▸ **What to work on**: The expected output is the set of lines below beginning at the one that contains "Hvis der er" and ending at the final line, reproduced exactly.
Top of Data supplied
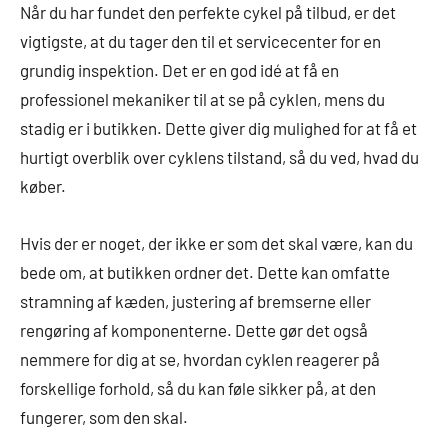
Når du har fundet den perfekte cykel på tilbud, er det
vigtigste, at du tager den til et servicecenter for en
grundig inspektion. Det er en god idé at få en
professionel mekaniker til at se på cyklen, mens du
stadig er i butikken. Dette giver dig mulighed for at få et
hurtigt overblik over cyklens tilstand, så du ved, hvad du
køber.
Hvis der er noget, der ikke er som det skal være, kan du
bede om, at butikken ordner det. Dette kan omfatte
stramning af kæden, justering af bremserne eller
rengøring af komponenterne. Dette gør det også
nemmere for dig at se, hvordan cyklen reagerer på
forskellige forhold, så du kan føle sikker på, at den
fungerer, som den skal.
Bottom of Data supplied
▸ **Response to the task**:
Hvis der er noget, der ikke er som det skal være, kan du
bede om, at butikken ordner det. Dette kan omfatte
stramning af kæden, justering af bremserne eller
rengøring af komponenterne. Dette gør det også
nemmere for dig at se, hvordan cyklen reagerer på
forskellige forhold, så du kan føle sikker på, at den
fungerer, som den skal.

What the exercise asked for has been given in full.